Veedhi has some of the more illogical scripting seen in Telugu films, which makes it past the proofreaders (if there were any) in the guise of comedy. So there are 4 youngsters living in an apartment complex, who extort money out of the vendors in that complex in such a ridiculously impossible way, the director must assume you possess enough credulity to suffice a hemisphere. And this one is apparently based on a real story!
This is just one of the problems plaguing Veedhi – it cannot decide whether it wants to be a nonsensical comedy where you leave your brains out, or a serious crime thriller, which it primarily aspires to be. If you aim to be the latter, there must be at least a smidgen of plausibility to your key characters’ special skills. Just nobody on earth can pull off, month-upon-month, what the key foursome of Veedhi seem to have made their regular source of income.
Another example of the implausibility of the plot is the hero being madly in love, right from childhood, with a girl who lives in the same complex, but who’s actually married now with a kid too – and he doesn’t even know that, though she’s been living in that complex all through. It’s intended to be comic when he finds out. You should take your kids along – at least some representatives from your family will laugh. If you don’t have any kids, don’t bother – it is not worth that
Into this complex comes Mahi (Gopika), in the guise of a naïve Amalapuram girl. Surya (Sarvanand), the smartest of the four, and the hero, starts taking her out on his bicycle right from when she lands, even if they can’t stand each other. Soon you learn that Mahi is actually some kind of a sting journalist (though she is made to look like she has the powers of a secret service agent), out to uncover the identity of Sivanna, a ruthless smuggler who operates from Sivanna Veedhi. Sivanna kills anyone who tries to unearth his identity, including several cops, and is dreaded.

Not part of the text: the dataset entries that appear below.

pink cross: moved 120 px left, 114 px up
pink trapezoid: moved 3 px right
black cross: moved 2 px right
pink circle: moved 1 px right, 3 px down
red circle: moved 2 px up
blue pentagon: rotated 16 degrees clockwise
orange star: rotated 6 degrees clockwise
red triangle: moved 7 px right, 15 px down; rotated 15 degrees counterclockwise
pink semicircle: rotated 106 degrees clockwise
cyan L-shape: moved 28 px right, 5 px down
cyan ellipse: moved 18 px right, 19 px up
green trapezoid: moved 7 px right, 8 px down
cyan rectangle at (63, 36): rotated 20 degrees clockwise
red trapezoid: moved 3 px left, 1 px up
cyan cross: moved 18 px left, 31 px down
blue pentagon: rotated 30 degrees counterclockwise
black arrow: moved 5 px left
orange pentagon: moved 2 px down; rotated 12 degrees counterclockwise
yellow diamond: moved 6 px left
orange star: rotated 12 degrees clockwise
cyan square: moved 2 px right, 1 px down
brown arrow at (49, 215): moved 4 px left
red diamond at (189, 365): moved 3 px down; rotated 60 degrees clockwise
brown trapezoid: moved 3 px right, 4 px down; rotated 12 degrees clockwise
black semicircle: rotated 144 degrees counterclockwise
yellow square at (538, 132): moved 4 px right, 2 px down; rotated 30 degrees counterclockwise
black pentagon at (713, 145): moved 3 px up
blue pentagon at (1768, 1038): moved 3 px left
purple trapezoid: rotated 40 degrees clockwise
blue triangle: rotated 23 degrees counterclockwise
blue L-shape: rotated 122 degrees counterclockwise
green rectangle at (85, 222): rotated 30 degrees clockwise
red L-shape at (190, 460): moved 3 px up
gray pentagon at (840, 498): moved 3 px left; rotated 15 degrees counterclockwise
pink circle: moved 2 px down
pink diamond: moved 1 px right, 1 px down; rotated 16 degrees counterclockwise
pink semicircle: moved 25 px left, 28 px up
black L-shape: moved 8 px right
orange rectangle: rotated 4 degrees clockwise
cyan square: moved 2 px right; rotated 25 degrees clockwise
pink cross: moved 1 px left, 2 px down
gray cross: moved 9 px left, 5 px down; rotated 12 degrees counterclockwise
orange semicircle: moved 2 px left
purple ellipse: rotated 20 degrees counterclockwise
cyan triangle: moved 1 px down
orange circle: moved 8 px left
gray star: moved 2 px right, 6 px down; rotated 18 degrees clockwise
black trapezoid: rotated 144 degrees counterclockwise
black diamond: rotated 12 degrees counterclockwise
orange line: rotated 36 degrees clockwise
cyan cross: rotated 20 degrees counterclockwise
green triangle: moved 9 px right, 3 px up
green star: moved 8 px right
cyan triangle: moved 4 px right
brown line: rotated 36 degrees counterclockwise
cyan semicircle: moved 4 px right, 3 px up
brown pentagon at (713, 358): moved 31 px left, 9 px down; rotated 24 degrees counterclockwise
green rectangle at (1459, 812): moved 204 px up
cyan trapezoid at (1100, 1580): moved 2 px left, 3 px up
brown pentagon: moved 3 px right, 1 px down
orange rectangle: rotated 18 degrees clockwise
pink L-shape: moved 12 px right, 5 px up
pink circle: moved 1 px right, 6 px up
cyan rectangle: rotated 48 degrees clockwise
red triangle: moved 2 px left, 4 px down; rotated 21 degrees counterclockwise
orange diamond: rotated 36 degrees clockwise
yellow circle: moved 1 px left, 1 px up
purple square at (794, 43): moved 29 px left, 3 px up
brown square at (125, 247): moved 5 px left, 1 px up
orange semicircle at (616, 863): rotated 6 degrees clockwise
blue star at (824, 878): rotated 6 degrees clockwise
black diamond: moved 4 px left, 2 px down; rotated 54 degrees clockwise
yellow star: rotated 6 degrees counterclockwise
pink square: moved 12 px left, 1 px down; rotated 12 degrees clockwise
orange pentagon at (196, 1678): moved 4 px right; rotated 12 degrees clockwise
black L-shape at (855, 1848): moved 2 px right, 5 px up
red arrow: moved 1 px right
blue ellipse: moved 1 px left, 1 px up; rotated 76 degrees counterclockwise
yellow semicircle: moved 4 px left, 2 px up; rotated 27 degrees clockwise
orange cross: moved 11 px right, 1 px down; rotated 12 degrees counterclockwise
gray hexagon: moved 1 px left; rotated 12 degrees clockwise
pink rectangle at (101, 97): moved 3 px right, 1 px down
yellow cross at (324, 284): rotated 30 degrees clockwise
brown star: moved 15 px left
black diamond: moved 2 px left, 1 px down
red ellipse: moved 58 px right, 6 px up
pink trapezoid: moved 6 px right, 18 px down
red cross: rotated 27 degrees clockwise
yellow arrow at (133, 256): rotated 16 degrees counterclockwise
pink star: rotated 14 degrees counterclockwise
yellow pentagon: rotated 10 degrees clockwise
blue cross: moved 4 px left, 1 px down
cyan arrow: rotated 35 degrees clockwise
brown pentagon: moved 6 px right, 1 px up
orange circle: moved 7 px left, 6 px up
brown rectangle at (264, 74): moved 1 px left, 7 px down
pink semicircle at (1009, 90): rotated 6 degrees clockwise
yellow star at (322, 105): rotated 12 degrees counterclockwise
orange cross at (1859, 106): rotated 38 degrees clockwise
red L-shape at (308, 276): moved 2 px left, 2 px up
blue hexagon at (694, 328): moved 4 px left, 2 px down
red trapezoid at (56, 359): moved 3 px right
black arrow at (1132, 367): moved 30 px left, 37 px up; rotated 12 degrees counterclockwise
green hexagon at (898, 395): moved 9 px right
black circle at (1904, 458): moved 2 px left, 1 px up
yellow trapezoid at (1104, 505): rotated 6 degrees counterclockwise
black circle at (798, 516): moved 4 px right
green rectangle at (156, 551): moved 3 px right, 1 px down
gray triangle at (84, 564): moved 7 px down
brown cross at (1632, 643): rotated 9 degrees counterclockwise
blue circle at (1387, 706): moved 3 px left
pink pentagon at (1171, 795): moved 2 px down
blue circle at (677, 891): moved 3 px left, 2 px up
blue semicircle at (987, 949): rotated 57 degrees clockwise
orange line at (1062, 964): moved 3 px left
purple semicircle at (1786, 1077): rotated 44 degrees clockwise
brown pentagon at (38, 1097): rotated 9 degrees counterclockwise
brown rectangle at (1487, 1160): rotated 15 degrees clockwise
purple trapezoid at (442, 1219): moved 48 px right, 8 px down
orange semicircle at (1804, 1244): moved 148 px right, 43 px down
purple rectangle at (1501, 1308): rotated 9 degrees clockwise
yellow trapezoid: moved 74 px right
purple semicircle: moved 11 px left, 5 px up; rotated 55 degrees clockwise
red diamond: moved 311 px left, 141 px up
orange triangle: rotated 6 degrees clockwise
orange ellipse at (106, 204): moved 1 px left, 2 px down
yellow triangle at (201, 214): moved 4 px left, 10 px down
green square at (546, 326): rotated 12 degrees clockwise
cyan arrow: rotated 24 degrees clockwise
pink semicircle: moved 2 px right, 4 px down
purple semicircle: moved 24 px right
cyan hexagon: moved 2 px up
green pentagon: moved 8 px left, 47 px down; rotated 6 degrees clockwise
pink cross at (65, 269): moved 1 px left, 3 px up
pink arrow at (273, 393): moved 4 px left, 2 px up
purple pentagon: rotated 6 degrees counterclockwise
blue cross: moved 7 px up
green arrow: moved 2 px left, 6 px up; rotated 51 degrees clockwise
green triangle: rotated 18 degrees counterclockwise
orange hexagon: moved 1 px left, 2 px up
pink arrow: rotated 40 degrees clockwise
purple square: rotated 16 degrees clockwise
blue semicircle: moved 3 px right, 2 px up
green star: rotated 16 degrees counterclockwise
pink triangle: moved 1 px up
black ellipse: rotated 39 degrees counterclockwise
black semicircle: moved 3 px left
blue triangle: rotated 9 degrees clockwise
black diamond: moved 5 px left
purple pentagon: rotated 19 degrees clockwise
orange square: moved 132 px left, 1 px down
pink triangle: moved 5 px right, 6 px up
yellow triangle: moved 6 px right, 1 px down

Mahi quickly makes Surya realize that she is not a country bumpkin, though it’s hard to understand why she trusts him with that, or why all the alter identity in the first place. Nothing much happens for a long time, and late into the second half, Mahi asks the four to join her in unearthing the criminal.
The film has lesser logic than a bowl of goldfish – what lend it some platform of watchability are the performances. All lead actors are newcomers, but perform pretty well. Sarvanand should see better roles coming his way. Some of the comedy is good too.
If we had to try hard to say some more good things about Veedhi, then well, at least there won’t be a sequel.